Technical Specifications

here are some technical details about the Arduino Uno board:

1. Microcontroller: The Arduino Uno is based on the ATmega328P microcontroller.
2. Clock speed: The microcontroller runs at a clock speed of 16 MHz.
3. Flash memory: The ATmega328P has 32 KB of flash memory, of which 0.5 KB is used by the bootloader.
4. SRAM: The microcontroller has 2 KB of SRAM.
5. EEPROM: The ATmega328P has 1 KB of EEPROM.
6. Power: The board can be powered using a USB cable, a DC power jack, or an external power source connected to the Vin pin.
7. Input voltage: The input voltage range is 7-12V DC, but the board can also be powered by a 5V DC input.
8. Reset button: The board has a reset button, which can be used to restart the program running on the microcontroller.
9. LED: The board has a built-in LED connected to pin 13, which can be used for debugging purposes.

Application

• Prototyping and DIY Projects: Quick development of interactive electronic projects.
• Education: Teaching electronics and programming concepts in schools and universities.
• Home Automation: Controlling lighting, heating, and appliances for smart home systems.
• Robotics: Powering and controlling various types of robots.
• IoT Projects: Connecting sensors to the internet for data monitoring and analysis.
• Environmental Monitoring: Measuring parameters like temperature and air quality.
• Art Installations: Creating interactive art that responds to human presence or environmental changes.
• Agricultural Automation: Optimizing irrigation and greenhouse systems.
• Industrial Automation: Automating processes and monitoring machine conditions.

Pinout

1. Digital pins 0-13: These pins can be used as either inputs or outputs, and are typically used for controlling LEDs, reading switches, and so on.
2. Analog pins A0-A5: These pins can be used to measure analog voltages.
3. Power pins: The board has several power pins, including +5V, +3.3V, and GND.
4. PWM pins: Pins 3, 5, 6, 9, 10, and 11 can be used as PWM outputs.
5. ICSP header: This header is used for programming the microcontroller using an in-circuit programmer.
6. UART pins: Pins 0 (RX) and 1 (TX) are used for the hardware UART serial port.
7. I2C pins: Pins A4 (SDA) and A5 (SCL) are used for the hardware I2C interface.
8. SPI pins: Pins 10 (SS), 11 (MOSI), 12 (MISO), and 13 (SCK) are used for the hardware SPI interface.

Programming the Arduino

Step 1: Open your first sketch

• Open the LED blink example sketch: File > Examples >01.Basics > Blink.

Step 2: Select your board type and port

• You’ll need to select the entry in the Tools > Board menu that corresponds to your Arduino board.

Select the serial device of the board from the Tools | Serial Port menu.

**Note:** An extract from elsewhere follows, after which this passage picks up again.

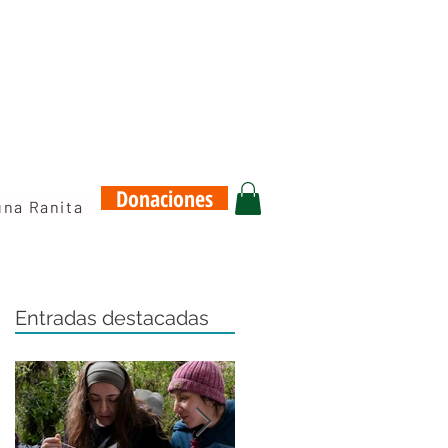
Donaciones
una Ranita
Entradas destacadas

This is likely to be COM3 or higher (COM1 and COM2 are usually reserved for hardware serial ports). To find out, you can disconnect your board and re-open the menu; the entry that disappears should be the Arduino board. Reconnect the board and select that serial port.

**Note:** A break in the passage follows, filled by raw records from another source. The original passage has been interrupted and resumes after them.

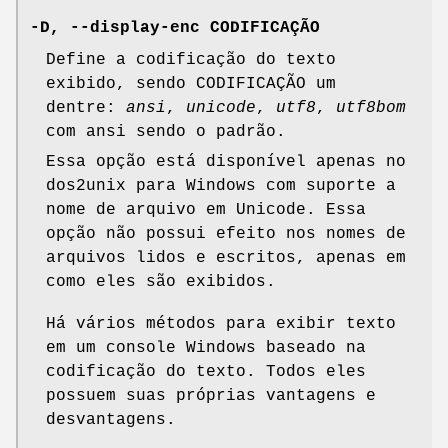
-D, --display-enc CODIFICAÇÃO
Define a codificação do texto
exibido, sendo CODIFICAÇÃO um
dentre:
ansi
,
unicode
,
utf8
,
utf8bom
com ansi sendo o padrão.
Essa opção está disponível apenas no
dos2unix para Windows com suporte a
nome de arquivo em Unicode. Essa
opção não possui efeito nos nomes de
arquivos lidos e escritos, apenas em
como eles são exibidos.
Há vários métodos para exibir texto
em um console Windows baseado na
codificação do texto. Todos eles
possuem suas próprias vantagens e
desvantagens.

Step 3: Upload the program

• Copy the provided code into your Arduino IDE.

// Blink example
void setup() {
  pinMode(13, OUTPUT);
}
 
void loop() {
  digitalWrite(13, HIGH); // Turn the LED on (HIGH is the voltage level)
  delay(1000);                      // Wait for a second
  digitalWrite(13, LOW);  // Turn the LED off by making the voltage LOW
  delay(1000);                      // Wait for a second
}

Now, simply click the “Upload” button in the environment. Wait a few seconds – you should see the RX and TX leds on the board flashing. If the upload is successful, the message “Done uploading.” will appear in the status bar.

A few seconds after the upload finishes, you should see the pin 13 (L) LED on the board start to blink (in orange). If it does, congratulations! You’ve gotten Arduino up-and-running.